As designers gradually change shape, the expectations on them are changing as well. How should educators change the shape of their classes accordingly?

What makes a good design education that gets students ready for the career evolution and challenges that lie ahead is its ability to give them the right transferable skills required to be problem-solvers and design thinkers.

Design students need to understand how technology is changing the world, and educators should prepare them for designing for these shifting circumstances. “A design education for the future is not one in which technology is simply a tool for the design or display of information but a data-rich, data-aware landscape that is reading and responding to everything we do,” writes the AIGA Designer 2025 team.

In order to achieve that, design programmes should teach how to design for the breadth and depth of how today’s (and the future’s) technological systems respond to context. A large part of those considerations relate to bridging physical and digital experiences together and making the journey through a product or service as seamless as possible for users.

As designers of the future are expected to be addressing design problems across varying scales, and be able to identify the relationships between people, things, and activities within complex systems, up-to-date design courses should also teach management and collaborative skills. This means educators should make sure that students are equipped with the tools and processes they need for negotiating with various stakeholder groups that will likely each bring their own differing agendas to a project.

Adaptability and ability to embrace new knowledge is one of such tools.
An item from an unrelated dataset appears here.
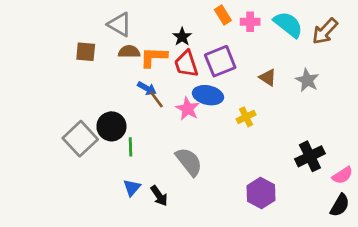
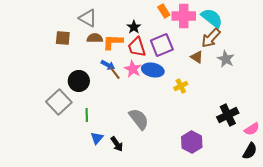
pink cross: (250, 22) -> (184, 16), size x1.6
brown arrow: (325, 31) -> (211, 38), moved
pink star: (188, 109) -> (133, 69), moved
black circle: (111, 126) -> (79, 81), moved
green line: (130, 147) -> (87, 115), moved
With the current – extraordinarily rapid – pace of change in technology and business, lifetime learning needs to be at the forefront of future-proofing any design career. Continuous learning is the best investment creatives can make in themselves, for developing interchangeable skills and cross-sectional abilities will be indispensable in a design career of the future.

Ideally, design graduates of such programmes would have the ability not only to snatch up the design jobs of the future but also to work within a range of sectors and be better represented in leadership positions, for example as MPs and CEOs.